Opinion

GILETS JAUNES - Expliquer ce que nous vivons actuellement en réponse aux grandes interrogations sur notre temps :

Il serait trop simpliste de tout résumer à des actes de violence gratuite car il s’agit d’un fait marquant de notre histoire.

Et si c’était seulement l’impossibilité d’en supporter plus, de continuer à accepter l’injustice et les inégalités odieuses ? Comme d’habitude les avis divergent. 

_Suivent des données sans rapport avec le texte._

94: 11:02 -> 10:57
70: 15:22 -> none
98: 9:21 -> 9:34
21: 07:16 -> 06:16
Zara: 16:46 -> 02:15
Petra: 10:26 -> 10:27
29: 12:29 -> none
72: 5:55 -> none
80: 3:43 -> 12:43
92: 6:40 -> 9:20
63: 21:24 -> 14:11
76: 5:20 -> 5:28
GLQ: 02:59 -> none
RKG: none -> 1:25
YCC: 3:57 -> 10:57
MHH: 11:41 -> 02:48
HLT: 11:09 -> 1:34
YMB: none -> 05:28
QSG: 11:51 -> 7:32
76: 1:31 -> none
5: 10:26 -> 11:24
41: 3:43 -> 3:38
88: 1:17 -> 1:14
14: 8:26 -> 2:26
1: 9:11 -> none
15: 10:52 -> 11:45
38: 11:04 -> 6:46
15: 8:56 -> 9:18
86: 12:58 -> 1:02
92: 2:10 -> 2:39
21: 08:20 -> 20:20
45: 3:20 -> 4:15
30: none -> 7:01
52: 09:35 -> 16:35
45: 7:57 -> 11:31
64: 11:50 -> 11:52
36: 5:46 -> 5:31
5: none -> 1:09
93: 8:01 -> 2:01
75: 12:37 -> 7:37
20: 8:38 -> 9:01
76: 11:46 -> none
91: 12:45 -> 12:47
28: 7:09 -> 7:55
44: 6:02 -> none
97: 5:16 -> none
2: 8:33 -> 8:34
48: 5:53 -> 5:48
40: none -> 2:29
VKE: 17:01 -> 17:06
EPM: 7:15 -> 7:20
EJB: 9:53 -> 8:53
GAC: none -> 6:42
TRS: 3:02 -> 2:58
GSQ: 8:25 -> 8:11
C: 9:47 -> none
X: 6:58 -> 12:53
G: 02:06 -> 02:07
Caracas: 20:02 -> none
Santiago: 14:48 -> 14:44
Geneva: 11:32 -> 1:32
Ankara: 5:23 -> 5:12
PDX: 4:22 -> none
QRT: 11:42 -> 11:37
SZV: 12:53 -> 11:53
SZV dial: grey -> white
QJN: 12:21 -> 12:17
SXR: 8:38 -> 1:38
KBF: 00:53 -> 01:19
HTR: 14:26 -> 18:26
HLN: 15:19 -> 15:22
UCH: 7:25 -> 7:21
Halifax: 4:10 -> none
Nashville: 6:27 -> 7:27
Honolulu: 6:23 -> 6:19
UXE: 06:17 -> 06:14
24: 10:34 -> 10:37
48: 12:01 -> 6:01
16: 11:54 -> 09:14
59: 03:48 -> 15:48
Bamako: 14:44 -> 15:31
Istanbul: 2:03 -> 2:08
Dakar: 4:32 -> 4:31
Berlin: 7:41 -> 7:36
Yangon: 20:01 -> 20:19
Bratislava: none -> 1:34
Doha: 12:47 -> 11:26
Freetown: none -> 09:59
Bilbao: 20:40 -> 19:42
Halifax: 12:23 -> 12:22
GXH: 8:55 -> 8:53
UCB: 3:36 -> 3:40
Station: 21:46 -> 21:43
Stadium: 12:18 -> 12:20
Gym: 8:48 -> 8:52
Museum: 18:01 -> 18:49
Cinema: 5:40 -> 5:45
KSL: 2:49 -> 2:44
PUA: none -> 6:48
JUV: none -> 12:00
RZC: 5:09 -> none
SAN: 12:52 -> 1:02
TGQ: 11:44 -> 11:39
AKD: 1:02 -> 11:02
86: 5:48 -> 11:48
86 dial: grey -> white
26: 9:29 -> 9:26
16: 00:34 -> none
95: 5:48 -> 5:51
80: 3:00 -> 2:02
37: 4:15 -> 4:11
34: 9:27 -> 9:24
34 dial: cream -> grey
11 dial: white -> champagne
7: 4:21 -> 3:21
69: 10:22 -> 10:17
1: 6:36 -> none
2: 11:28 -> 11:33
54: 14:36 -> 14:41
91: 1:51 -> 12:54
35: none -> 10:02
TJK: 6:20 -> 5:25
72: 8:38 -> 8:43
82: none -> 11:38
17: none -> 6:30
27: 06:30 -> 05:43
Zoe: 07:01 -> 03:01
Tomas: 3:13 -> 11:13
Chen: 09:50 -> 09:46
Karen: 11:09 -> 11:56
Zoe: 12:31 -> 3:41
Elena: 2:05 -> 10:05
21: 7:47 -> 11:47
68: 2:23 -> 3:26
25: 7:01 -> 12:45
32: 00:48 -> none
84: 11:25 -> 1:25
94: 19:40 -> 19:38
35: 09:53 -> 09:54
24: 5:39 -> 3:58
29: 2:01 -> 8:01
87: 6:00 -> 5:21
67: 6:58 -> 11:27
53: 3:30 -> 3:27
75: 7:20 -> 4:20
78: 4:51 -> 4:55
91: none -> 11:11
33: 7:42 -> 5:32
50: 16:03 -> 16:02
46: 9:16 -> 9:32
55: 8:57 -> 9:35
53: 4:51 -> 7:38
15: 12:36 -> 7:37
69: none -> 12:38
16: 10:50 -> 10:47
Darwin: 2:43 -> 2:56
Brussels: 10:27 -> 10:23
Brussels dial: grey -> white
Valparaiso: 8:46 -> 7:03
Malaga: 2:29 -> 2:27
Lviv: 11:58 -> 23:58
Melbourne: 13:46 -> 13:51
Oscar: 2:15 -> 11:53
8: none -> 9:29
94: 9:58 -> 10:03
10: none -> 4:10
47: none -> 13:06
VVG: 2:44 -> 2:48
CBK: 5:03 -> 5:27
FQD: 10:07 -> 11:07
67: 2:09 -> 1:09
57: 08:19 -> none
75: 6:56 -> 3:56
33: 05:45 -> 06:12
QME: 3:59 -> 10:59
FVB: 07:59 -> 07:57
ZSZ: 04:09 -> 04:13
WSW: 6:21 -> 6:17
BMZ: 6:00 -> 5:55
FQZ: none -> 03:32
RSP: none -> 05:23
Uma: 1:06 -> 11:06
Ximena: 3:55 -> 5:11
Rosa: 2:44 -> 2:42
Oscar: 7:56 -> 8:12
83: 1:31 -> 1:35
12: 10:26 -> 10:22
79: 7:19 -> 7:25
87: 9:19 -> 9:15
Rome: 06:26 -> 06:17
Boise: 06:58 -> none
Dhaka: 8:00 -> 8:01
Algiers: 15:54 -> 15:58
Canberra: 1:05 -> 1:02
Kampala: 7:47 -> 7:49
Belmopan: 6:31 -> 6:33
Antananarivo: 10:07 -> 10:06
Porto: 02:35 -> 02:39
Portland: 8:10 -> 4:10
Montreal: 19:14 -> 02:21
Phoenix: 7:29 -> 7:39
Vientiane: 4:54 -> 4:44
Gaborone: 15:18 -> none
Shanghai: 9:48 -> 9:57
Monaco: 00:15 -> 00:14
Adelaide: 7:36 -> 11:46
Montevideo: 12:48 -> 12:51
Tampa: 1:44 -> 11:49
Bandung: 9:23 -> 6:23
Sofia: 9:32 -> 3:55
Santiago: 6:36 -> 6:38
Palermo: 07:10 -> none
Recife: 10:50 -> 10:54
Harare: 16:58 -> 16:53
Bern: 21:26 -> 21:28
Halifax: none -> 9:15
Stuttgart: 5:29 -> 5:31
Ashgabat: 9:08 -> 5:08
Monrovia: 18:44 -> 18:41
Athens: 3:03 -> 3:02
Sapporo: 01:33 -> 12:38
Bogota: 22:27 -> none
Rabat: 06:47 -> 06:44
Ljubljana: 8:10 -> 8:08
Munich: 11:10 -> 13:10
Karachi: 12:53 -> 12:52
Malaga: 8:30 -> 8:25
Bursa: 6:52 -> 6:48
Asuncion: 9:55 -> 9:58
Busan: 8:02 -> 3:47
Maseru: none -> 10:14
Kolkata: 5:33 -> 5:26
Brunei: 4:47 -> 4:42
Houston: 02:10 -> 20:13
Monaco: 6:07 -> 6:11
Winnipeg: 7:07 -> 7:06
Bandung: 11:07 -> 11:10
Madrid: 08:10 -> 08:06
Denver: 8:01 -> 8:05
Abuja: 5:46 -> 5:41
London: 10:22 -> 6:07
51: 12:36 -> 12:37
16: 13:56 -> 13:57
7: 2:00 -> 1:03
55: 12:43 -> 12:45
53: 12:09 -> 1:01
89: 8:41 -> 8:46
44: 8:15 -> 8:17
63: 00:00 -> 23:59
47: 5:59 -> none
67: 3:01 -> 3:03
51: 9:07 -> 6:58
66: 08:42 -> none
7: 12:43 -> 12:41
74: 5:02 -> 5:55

Nous sommes pourtant tous de la même espèce, celle des êtres humains, douée d’une grande sociabilité, charpentée autour de l’entraide à l’exemple des arbres qui, par leurs racines, s'échangent de quoi se nourrir.


Il est encore temps de se demander ce qui s’est passé, mais il est surtout temps de comprendre pourquoi une cohabitation est si difficile, pourquoi  notre solidarité s’est étiolée au point que l’empathie a été remplacée par l’envie et la jalousie envers ceux qui sont en dessous et jamais  ceux qui sont au-dessus.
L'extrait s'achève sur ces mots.